Un discours ancré dans une vieille histoire
Ce glissement n’est pas fortuit. Il s’inscrit dans une tradition politique où l’islam est constamment perçu, consciemment ou non, comme un corps étranger à la nation. Cette perception trouve ses racines dans un imaginaire post-colonial encore actif, et continue d’orienter les représentations collectives. Le « musulman pratiquant » devient le support de toutes les projections : peur de l’insécurité, crise identitaire, tensions sociales.
« Islamisme » : un mot pour tout et rien
Le mot « islamisme » s’est imposé dans le débat public, mais au prix d’un flou conceptuel préoccupant. Contrairement à « judaïsme » ou « christianisme », qui désignent des réalités religieuses cohérentes, « islamisme » est devenu un fourre-tout. Il amalgame mouvements politiques, comportements culturels, revendications sociales et violences extrêmes. Cette confusion, loin d’être anodine, permet d’élargir la suspicion à tout un pan de la population.
Un écran de fumée politique
Cette ambiguïté sert des intérêts électoralistes à court terme. Face aux inégalités croissantes, à la crise des services publics et à une abstention record, il est plus simple de désigner un ennemi intérieur vague que de s’attaquer aux urgences sociales. Pendant qu’on agite le spectre d’un « islamisme municipal », les hôpitaux manquent de moyens, les enseignants quittent l’Éducation nationale, et la cohésion républicaine s’effrite. Le rapport devient alors un écran de fumée, détournant l’attention des véritables défis.
L’État contre ses propres principes
Reconnaître l’existence de phénomènes de radicalisation ne signifie pas abandonner les principes démocratiques. Une société libre les combat par la connaissance, la rigueur et le droit, non par la peur ou l’approximation. Ce rapport, au contraire, suggère une politique d’exception : la présomption devient soupçon, l’analyse cède la place à l’amalgame.
Une exclusion silencieuse mais persistante
Les conséquences sont profondes. Un sentiment d’exclusion gagne une partie de la jeunesse musulmane. Le débat public se rétrécit ; les voix musulmanes modérées sont discréditées, soupçonnées de duplicité.
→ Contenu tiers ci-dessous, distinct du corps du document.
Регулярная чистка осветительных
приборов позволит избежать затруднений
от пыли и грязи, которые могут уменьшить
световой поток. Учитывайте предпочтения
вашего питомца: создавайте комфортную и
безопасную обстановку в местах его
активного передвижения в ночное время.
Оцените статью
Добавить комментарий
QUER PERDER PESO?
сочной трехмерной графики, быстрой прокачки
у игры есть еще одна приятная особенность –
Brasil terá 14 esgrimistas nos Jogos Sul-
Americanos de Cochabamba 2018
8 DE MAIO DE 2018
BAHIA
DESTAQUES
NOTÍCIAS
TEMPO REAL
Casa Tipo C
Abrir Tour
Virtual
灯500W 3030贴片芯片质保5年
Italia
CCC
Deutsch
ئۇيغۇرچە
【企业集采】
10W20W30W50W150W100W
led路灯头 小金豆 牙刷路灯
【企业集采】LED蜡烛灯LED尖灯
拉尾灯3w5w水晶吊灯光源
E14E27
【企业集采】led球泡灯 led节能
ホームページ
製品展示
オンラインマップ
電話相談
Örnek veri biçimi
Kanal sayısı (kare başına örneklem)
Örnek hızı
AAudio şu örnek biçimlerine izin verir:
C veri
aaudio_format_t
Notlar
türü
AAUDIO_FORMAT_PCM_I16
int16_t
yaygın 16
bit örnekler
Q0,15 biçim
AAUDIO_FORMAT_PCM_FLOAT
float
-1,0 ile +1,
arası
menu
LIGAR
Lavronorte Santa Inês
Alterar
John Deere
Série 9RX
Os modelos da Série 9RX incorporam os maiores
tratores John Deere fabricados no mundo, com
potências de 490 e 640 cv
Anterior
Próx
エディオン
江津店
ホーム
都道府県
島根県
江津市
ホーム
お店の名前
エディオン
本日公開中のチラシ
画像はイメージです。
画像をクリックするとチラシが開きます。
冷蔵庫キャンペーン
Et les fondements mêmes de la République s’érodent : égalité devant la loi, liberté de conscience, présomption d’innocence.
Une République en glissement identitaire
En cultivant la méfiance structurelle envers une partie de ses citoyens, la République se transforme. Elle ne garantit plus un cadre neutre pour tous, mais impose une norme implicite d’assimilation. De modèle universaliste, elle glisse vers une exigence d’uniformité identitaire.
Ce n’est pas l’islam qui menace la République
La démocratie n’a pas besoin d’un ennemi fantasmé pour exister. Elle a besoin de justice, de lucidité, de cohérence. À force de désigner l’islam comme un problème en soi, on rend impossible toute parole musulmane apaisée. On confond foi et péril, différence et menace.
Ce n’est pas l’islam qui affaiblit la République. C’est l’instrumentalisation de la peur.